Keeping History Alive
Despite an uncertain economic future and budget cuts to education, APU’s Keeping History Alive (KHA) program bolsters K–12 history and social science education by awarding grants to Los Angeles County teachers to enrich their students’ learning. This year alone, 390 teachers from public, private, and parochial schools received $279,000 in grant checks from KHA.
Sponsored by the Ahmanson Foundation, Canyon City Foundation, the Helen and Will Webster Foundation, Azusa Pacific University, and the Los Angeles County Office of Education, KHA has awarded $1,065,241 to local teachers since its founding in 2004. The grants, ranging from $250–$850 each, fund classroom resources, field trips, on-campus presentations, and professional development opportunities, opening doors for students and teachers to experience new, captivating avenues of history and social science education.
“My students require supplemental equipment and visual, kinesthetic activities to help them learn,” said Evangeline Sanders, a special education teacher at West Vernon Elementary School who received a KHA grant this year. “With the recent budget constraints in California, we often don’t have the funding for necessary equipment. KHA makes a profound difference in the lives of my students by fulfilling those needs.”
Sanders plans to use the grant to purchase Kindle Fire electronic readers to engage students in reading about history and strengthen their reading skills, fine motor skills, and hand-eye coordination.
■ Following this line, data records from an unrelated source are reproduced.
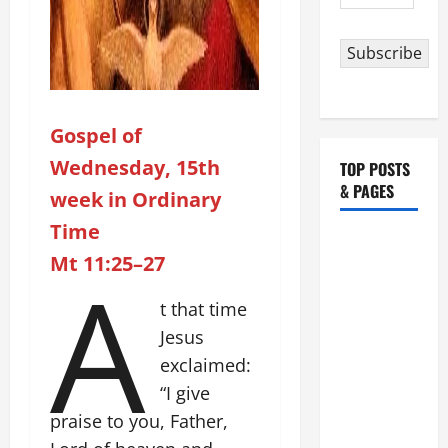
Address
Subscribe
Gospel of
Wednesday, 15th
TOP POSTS
& PAGES
week in Ordinary
Time
HOMILY
Mt 11:25–27
A
FOR THE
19TH
t that time
SUNDAY IN
Jesus
ORDINARY
exclaimed:
TIME YEAR
A. "LORD,
“I give
COME AND
praise to you, Father,
SAVE US!"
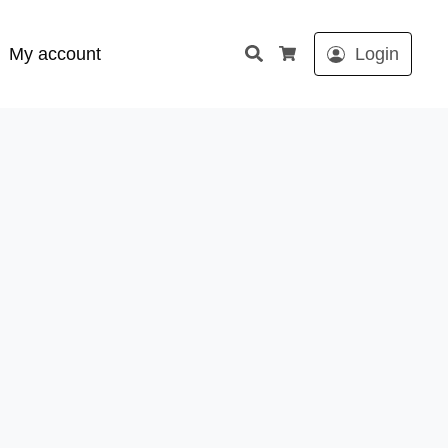
Search
My account
Login
Cart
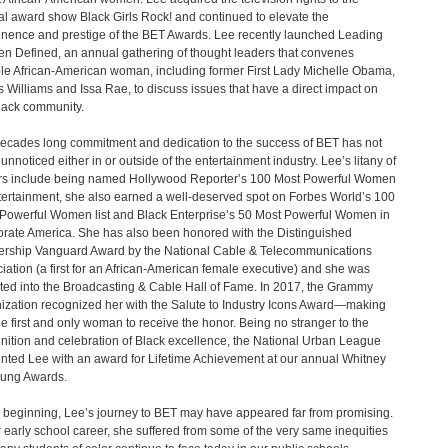
l award show Black Girls Rock! and continued to elevate the
nence and prestige of the BET Awards. Lee recently launched Leading
 Defined, an annual gathering of thought leaders that convenes
le African-American woman, including former First Lady Michelle Obama,
 Williams and Issa Rae, to discuss issues that have a direct impact on
lack community.
ecades long commitment and dedication to the success of BET has not
unnoticed either in or outside of the entertainment industry. Lee’s litany of
s include being named Hollywood Reporter’s 100 Most Powerful Women
tertainment, she also earned a well-deserved spot on Forbes World’s 100
Powerful Women list and Black Enterprise’s 50 Most Powerful Women in
rate America. She has also been honored with the Distinguished
rship Vanguard Award by the National Cable & Telecommunications
iation (a first for an African-American female executive) and she was
ted into the Broadcasting & Cable Hall of Fame. In 2017, the Grammy
ization recognized her with the Salute to Industry Icons Award—making
he first and only woman to receive the honor. Being no stranger to the
nition and celebration of Black excellence, the National Urban League
nted Lee with an award for Lifetime Achievement at our annual Whitney
ung Awards.
e beginning, Lee’s journey to BET may have appeared far from promising.
r early school career, she suffered from some of the very same inequities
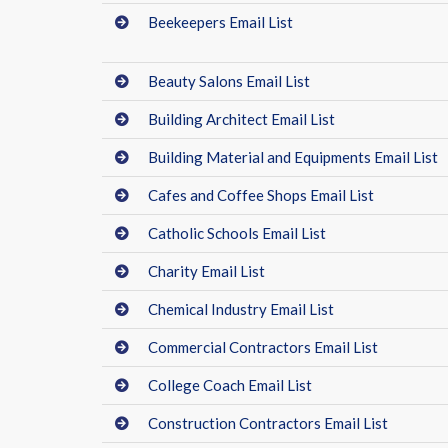
Beekeepers Email List
Beauty Salons Email List
Building Architect Email List
Building Material and Equipments Email List
Cafes and Coffee Shops Email List
Catholic Schools Email List
Charity Email List
Chemical Industry Email List
Commercial Contractors Email List
College Coach Email List
Construction Contractors Email List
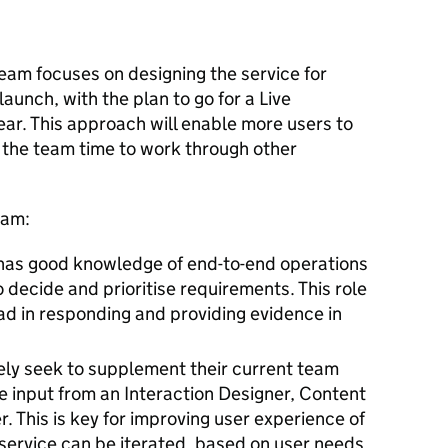
am focuses on designing the service for
aunch, with the plan to go for a Live
ar. This approach will enable more users to
 the team time to work through other
eam:
has good knowledge of end-to-end operations
 decide and prioritise requirements. This role
ead in responding and providing evidence in
ely seek to supplement their current team
ne input from an Interaction Designer, Content
 This is key for improving user experience of
 service can be iterated, based on user needs.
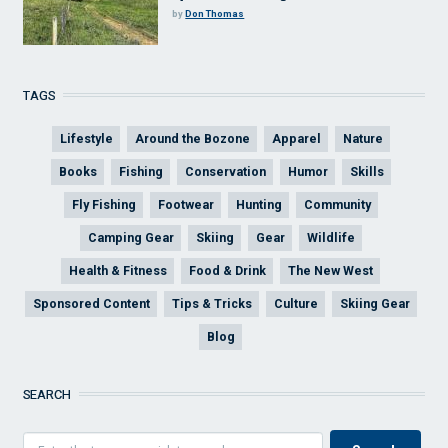
by
Don Thomas
TAGS
Lifestyle
Around the Bozone
Apparel
Nature
Books
Fishing
Conservation
Humor
Skills
Fly Fishing
Footwear
Hunting
Community
Camping Gear
Skiing
Gear
Wildlife
Health & Fitness
Food & Drink
The New West
Sponsored Content
Tips & Tricks
Culture
Skiing Gear
Blog
SEARCH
History education invites students to make a difference in the world, allows them to learn from the mistakes of the past, and ultimately paves the way to a brighter future. “An understanding of history makes us wise in our public choices and helps us participate in our heritage,” said Thomas Andrews, Ph.D., research historian for APU’s Special Collections and founder of KHA. “It endows us with a spirit of generosity, an understanding of others, an openness to change, a dedication to social justice, and a belief in the worth of all humankind.”
This year, KHA received 500 grant applications, 150 more than last year, and expects at least 600 applicants next fall as the program continues to grow. “This program has met a very real need at a time when constant budget cuts in education plague California, especially in Los Angeles County,” said Andrews. “The grants have boosted the morale of both teachers and students, making teaching and learning history more exciting and meaningful.”